━━━━━ MATERIAL SUPPLIED ━━━━━

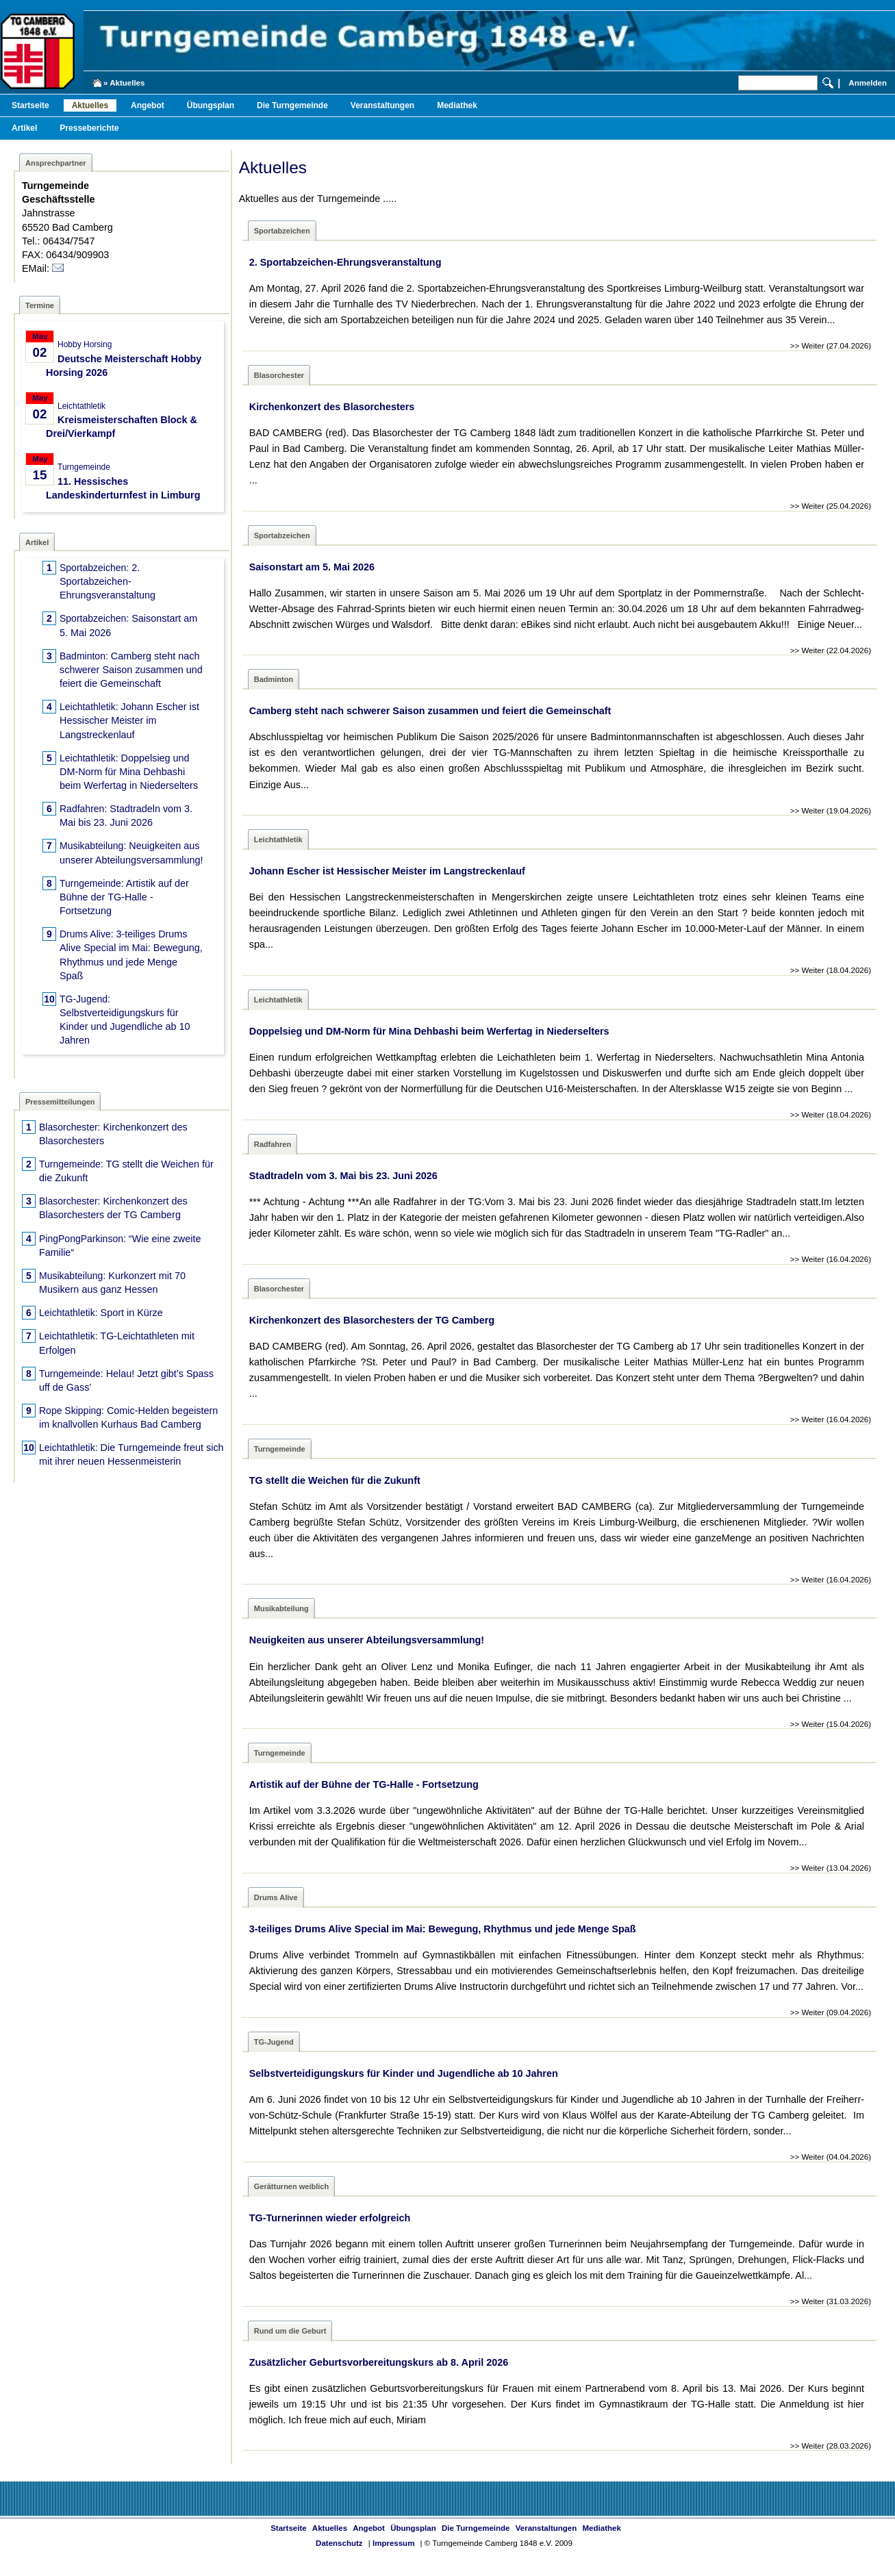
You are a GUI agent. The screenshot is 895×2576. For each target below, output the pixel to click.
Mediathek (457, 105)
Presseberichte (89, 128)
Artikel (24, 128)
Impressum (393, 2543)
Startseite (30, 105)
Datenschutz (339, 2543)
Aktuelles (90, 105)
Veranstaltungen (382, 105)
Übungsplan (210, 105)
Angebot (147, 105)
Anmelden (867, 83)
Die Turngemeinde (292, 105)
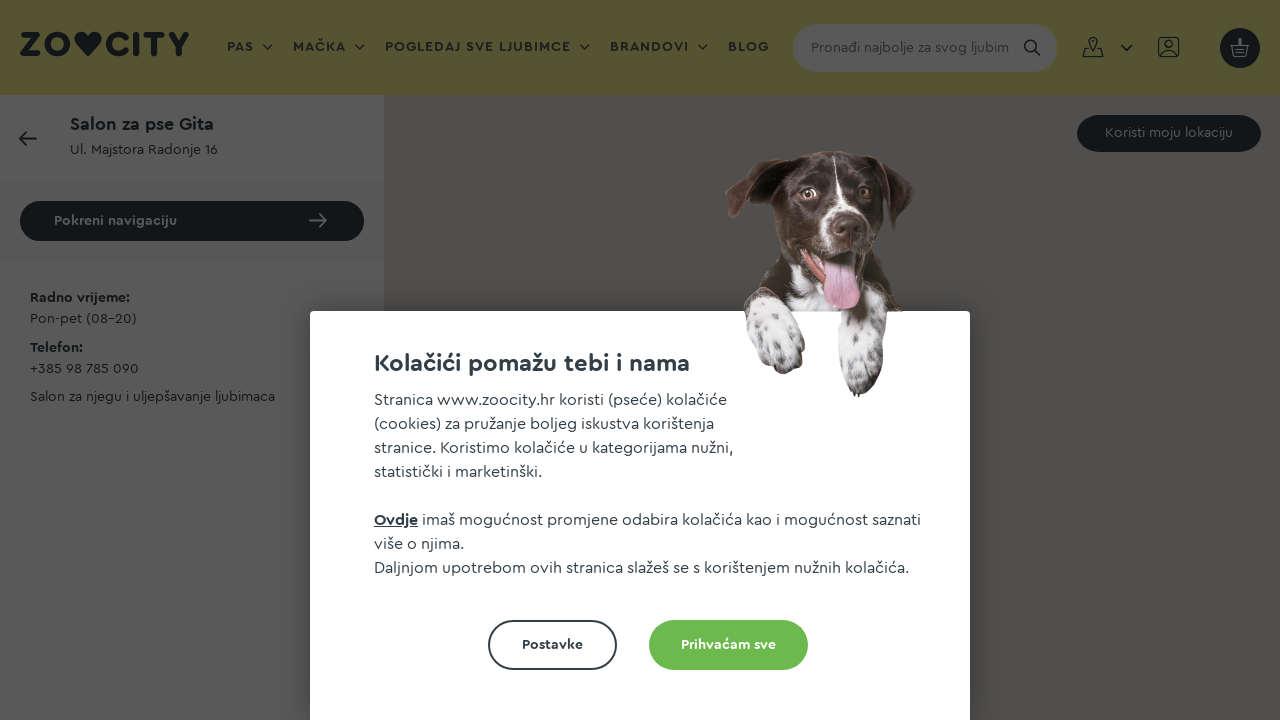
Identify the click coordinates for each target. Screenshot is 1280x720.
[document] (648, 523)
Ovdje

━━━━━

### TASK PROMPT
Without the pictures, retype all of the data above exactly.

### TASK OUTPUT
You are a GUI agent. The screenshot is 895×2576. For each target below, output the pixel to click.
Mediathek (457, 105)
Presseberichte (89, 128)
Artikel (24, 128)
Impressum (393, 2543)
Startseite (30, 105)
Datenschutz (339, 2543)
Aktuelles (90, 105)
Veranstaltungen (382, 105)
Übungsplan (210, 105)
Angebot (147, 105)
Anmelden (867, 83)
Die Turngemeinde (292, 105)
Identify the click coordinates for each target. Screenshot is 1280x720.
[document] (648, 523)
Ovdje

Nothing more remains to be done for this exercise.